Jeffrey Utzinger, "Carousel"

Alex is a roller coaster, all thrills and spills, apparently unpredictable, but moving in an endless electric loop, drinking herbal infused sugar pop concoctions and smoking clove cigarettes to help her forget the sting of more serious addiction. Her most recent is the olive-skinned Phillip, the electrician musician recovering, himself, from a thing difficult to place; he’s inked in beautiful designs, each with a story of its own that he seldom hangs around long enough to tell. Alex believes, above all else, in the power of forgiveness which doesn’t bode well for Phillip. Their house is a menagerie of mixed origin children from previous marriages, a twice removed nephew, and one shared premature miracle boy, who racked up medical bills the size of a mortgage, a honeymoon, and three student loans.

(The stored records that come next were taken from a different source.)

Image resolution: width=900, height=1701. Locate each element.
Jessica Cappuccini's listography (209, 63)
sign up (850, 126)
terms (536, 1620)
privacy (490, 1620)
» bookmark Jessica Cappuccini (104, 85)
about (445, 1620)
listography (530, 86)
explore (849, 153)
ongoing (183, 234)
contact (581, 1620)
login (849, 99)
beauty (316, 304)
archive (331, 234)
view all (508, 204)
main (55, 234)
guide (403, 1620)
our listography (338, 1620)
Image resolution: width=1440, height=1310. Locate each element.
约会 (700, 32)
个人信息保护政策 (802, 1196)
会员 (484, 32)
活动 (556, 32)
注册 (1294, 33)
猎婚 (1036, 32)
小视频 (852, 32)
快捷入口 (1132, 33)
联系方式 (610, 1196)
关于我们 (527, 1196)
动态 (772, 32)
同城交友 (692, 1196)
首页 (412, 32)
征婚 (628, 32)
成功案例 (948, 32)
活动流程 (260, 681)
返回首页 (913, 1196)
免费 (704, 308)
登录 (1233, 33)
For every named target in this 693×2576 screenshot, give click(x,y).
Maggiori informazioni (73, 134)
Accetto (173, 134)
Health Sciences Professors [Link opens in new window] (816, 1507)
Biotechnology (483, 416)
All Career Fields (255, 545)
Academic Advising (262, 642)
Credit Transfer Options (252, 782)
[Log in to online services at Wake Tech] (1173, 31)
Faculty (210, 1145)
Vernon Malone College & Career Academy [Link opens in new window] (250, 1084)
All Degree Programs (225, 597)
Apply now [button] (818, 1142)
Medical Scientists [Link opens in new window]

Alex has a pinwheel heart that stops and starts on a whim, shoots sparks and smolders. She can light up the night sky, and then fade into a lingering wisp, but the only way she’ll leave Phillip is if she’s pushing up daisies. A ticket she almost punches while cooking spaghetti, the smoke alarm screeching, cats milling over her slumped shoulders, eating noodles and sauce. The mountain dew and meth relapse. Three weeks of detox, and four goldfish die. Phillip plays bocce ball with the children, lights out by nine, but they crawl, one by one, into his bed to crash watching t.v. His heart is a pinball, unbreakable, but unable to travel in simultaneous directions, so to surprise her, he has Alex tattooed on the back of his neck. A social worker interviews the children, and inspects the home while Phillip waters wilted plants, and as she’s leaving, the ceiling fan comes unhinged, jerks and crashes into unwashed dishes in the kitchen sink. Phillip spends his afternoon seeking out shards of glass. Alex returns with a locavore guide, self-help books and a canister of cayenne pepper lemonade. She leads the family on a thirty day purge, and sixty days later, the house is vacant, foreclosed, and nobody knows where that energy goes once the circus leaves town.